Some hawkish members of the Donald Trump team have repeatedly adopted war-like rhetoric about the incoming administration's trade relations with China and other developing countries. They seem to want to send the message that other countries need the United States more than the other way round.
But like many presumptuous war mongers in the past, they may not see the whole picture or understand history.
The trade war warriors' first miscalculation is not recognizing that the world is now vastly different from the 1980s, when Ronald Reagan, their role model, was US president.
Since then, according to the World Bank, the global total of merchandise exports has climbed more than eight times to almost $16.5 trillion in 2015.
Of this amount, the United States accounts for a little more than 9 percent. So its ability to mobilize enough war efforts against the largest exporter, which accounts for 13.8 percent, cannot but be limited.
Second, according to the World Trade Organization, although China is dependent on the US for 18 percent of its total exports, larger than the US is on China (7.7 percent), China's global reach is more extensive.

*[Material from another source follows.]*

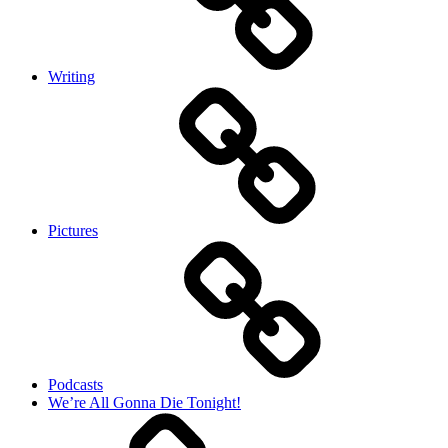
Writing
Pictures
Podcasts
We’re All Gonna Die Tonight!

Third, as a result of its economic transition that has been underway over the past few years, China is increasingly less dependent on the making of small daily commodities. It has grown to be a versatile manufacturer and, empowered by up to 7 million college graduates every year, is now producing some of the best machinery in the world.

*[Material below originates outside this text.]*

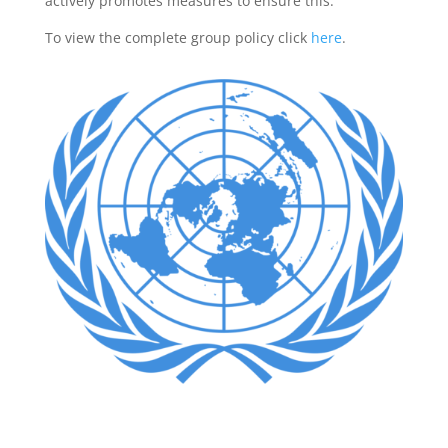
actively promotes measures to ensure this.
To view the complete group policy click
here
.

More recently, China has also grown into a worldwide investor, and most importantly in large infrastructure projects and technologies.
Last but not the least, the new administration has promised that the US economy will create 25 million more jobs. Can Trump's trade war lieutenants say what these new workers will produce and, more pertinently, to whom these products will be sold?
If the US is going to produce more, it will have to sell more, and it will have to sell more to the rest of the world. And one of the world's largest, and most rapidly growing group, of consumers will be in developing countries such as China.
So trying to shut out China is unwise, because it is equivalent to shutting out some of the best opportunities that free trade can generate for an economy. All the trade war threat to China is just the bluffing of a paper tiger.